Матвей Корнеевич надел это кепи с шейным платком и шарфом и не снимал до вечера.

– Ты, дед, – франт, красавчик! – искренне восхитилась Оля.

– Эх, внученька! Хорошо быть дедушкой, плохо одно: у дедушки жена – бабушка.

Он постоянно «подтрунивал» над женой, но всем было очевидно, как нежно и бережно пожилые супруги относились друг к другу. Дед дурачился: то он приляжет на лавку, изображая знаменитых парижских клошаров, то хватает Наталью Кирилловну, то Оленьку и начинает кружить их, напевая «Марсельезу», или Азнавура, или Дассена.

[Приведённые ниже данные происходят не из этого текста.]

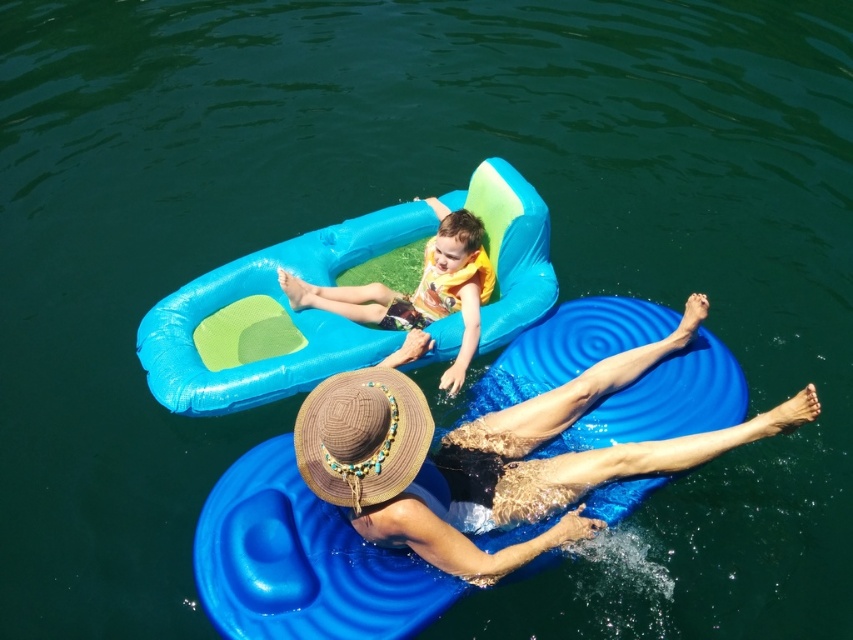 Does straw hat at lower center have a greater width compared to blue inflatable boat at upper center?

Incorrect, straw hat at lower center's width does not surpass blue inflatable boat at upper center's.

Between straw hat at lower center and blue inflatable boat at upper center, which one appears on the left side from the viewer's perspective?

Positioned to the left is blue inflatable boat at upper center.

Between point (769, 435) and point (440, 323), which one is positioned behind?

The point (440, 323) is more distant.

Locate an element on the screen. This screenshot has width=853, height=640. straw hat at lower center is located at coordinates (495, 456).

Between straw hat at lower center and matte yellow life vest at center, which one has more height?

With more height is straw hat at lower center.

How much distance is there between straw hat at lower center and matte yellow life vest at center?

A distance of 35.30 inches exists between straw hat at lower center and matte yellow life vest at center.

Locate an element on the screen. The height and width of the screenshot is (640, 853). straw hat at lower center is located at coordinates (495, 456).

Between blue inflatable boat at upper center and matte yellow life vest at center, which one has less height?

With less height is matte yellow life vest at center.

Can you confirm if blue inflatable boat at upper center is bigger than matte yellow life vest at center?

Yes, blue inflatable boat at upper center is bigger than matte yellow life vest at center.

Who is more forward, (184, 365) or (403, 324)?

Point (184, 365)

This screenshot has width=853, height=640. Identify the location of blue inflatable boat at upper center. pyautogui.click(x=268, y=320). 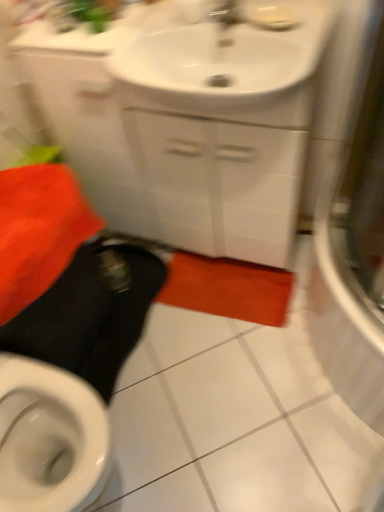 Question: From a real-world perspective, does white glossy sink at upper center stand above black rubber squat at lower left?

Choices:
 (A) yes
 (B) no

Answer: (A)

Question: From the image's perspective, would you say white glossy sink at upper center is positioned over black rubber squat at lower left?

Choices:
 (A) yes
 (B) no

Answer: (A)

Question: Is white glossy sink at upper center turned away from black rubber squat at lower left?

Choices:
 (A) no
 (B) yes

Answer: (A)

Question: Can you confirm if white glossy sink at upper center is thinner than black rubber squat at lower left?

Choices:
 (A) yes
 (B) no

Answer: (A)

Question: Considering the relative sizes of white glossy sink at upper center and black rubber squat at lower left in the image provided, is white glossy sink at upper center bigger than black rubber squat at lower left?

Choices:
 (A) no
 (B) yes

Answer: (A)

Question: Can you confirm if white glossy sink at upper center is positioned to the right of black rubber squat at lower left?

Choices:
 (A) yes
 (B) no

Answer: (A)

Question: Could transparent glass shower door at right be considered to be inside black rubber squat at lower left?

Choices:
 (A) yes
 (B) no

Answer: (B)

Question: Considering the relative sizes of black rubber squat at lower left and transparent glass shower door at right in the image provided, is black rubber squat at lower left shorter than transparent glass shower door at right?

Choices:
 (A) yes
 (B) no

Answer: (B)

Question: Is black rubber squat at lower left taller than transparent glass shower door at right?

Choices:
 (A) yes
 (B) no

Answer: (A)

Question: Does black rubber squat at lower left turn towards transparent glass shower door at right?

Choices:
 (A) no
 (B) yes

Answer: (A)

Question: From the image's perspective, would you say black rubber squat at lower left is positioned over transparent glass shower door at right?

Choices:
 (A) yes
 (B) no

Answer: (B)

Question: Is black rubber squat at lower left not inside transparent glass shower door at right?

Choices:
 (A) no
 (B) yes

Answer: (B)

Question: Considering the relative sizes of white glossy cabinet at upper center and black rubber squat at lower left in the image provided, is white glossy cabinet at upper center smaller than black rubber squat at lower left?

Choices:
 (A) yes
 (B) no

Answer: (B)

– Париж – праздник, который нужно всегда носить с собой! В Москве буду менять кепочки и вспоминать! Тебя, Наташка, вспоминать тоже буду, только тебе не мешает купить пару шикарных шляп! И чёрные лакировки-шпильки!

– Скажешь тоже! В такую погоду? – смущённо ответила Наталья Кирилловна.

– Ты должна украсить этот город! Что такое?! Гуляем целый день, а встретили пару прилично одетых мужчин в кашемировых пальто и одну дамочку в норковой шубке, фильдеперсовых чулках и на шпильках!

– Дед, как ты себе представляешь фильдеперсовые чулки, шпильки, температуру воздуха около нуля и мокрый снег? А мы туристы – мы должны подолгу ходить и смотреть. Да, хорошо бы и себя показать. Но успокойся, наряды на новогоднюю ночь у нас есть с собой! Что-то ещё прикупим. Может быть…

– Непременно! – уверила, улыбнувшись, Наталья.

А вечером, в районе девяти, Евгений Матвеевич предложил всем встретиться и поужинать в ресторане «Rivoli», который расположен на шестом этаже универмага BHV. Он обещал и отличную кухню, и замечательный панорамный вид на крыши Парижа, включая и островерхие кровли с башенками и, конечно, мансардные крыши.

– Я влюбилась в эти крыши, а ещё – в эти бесконечные маленькие площади, «распускающиеся» как цветы, пятью, даже семью углами домов, уходящих в перспективу улиц! – поэтично-выспренно высказалась Наталья Кирилловна.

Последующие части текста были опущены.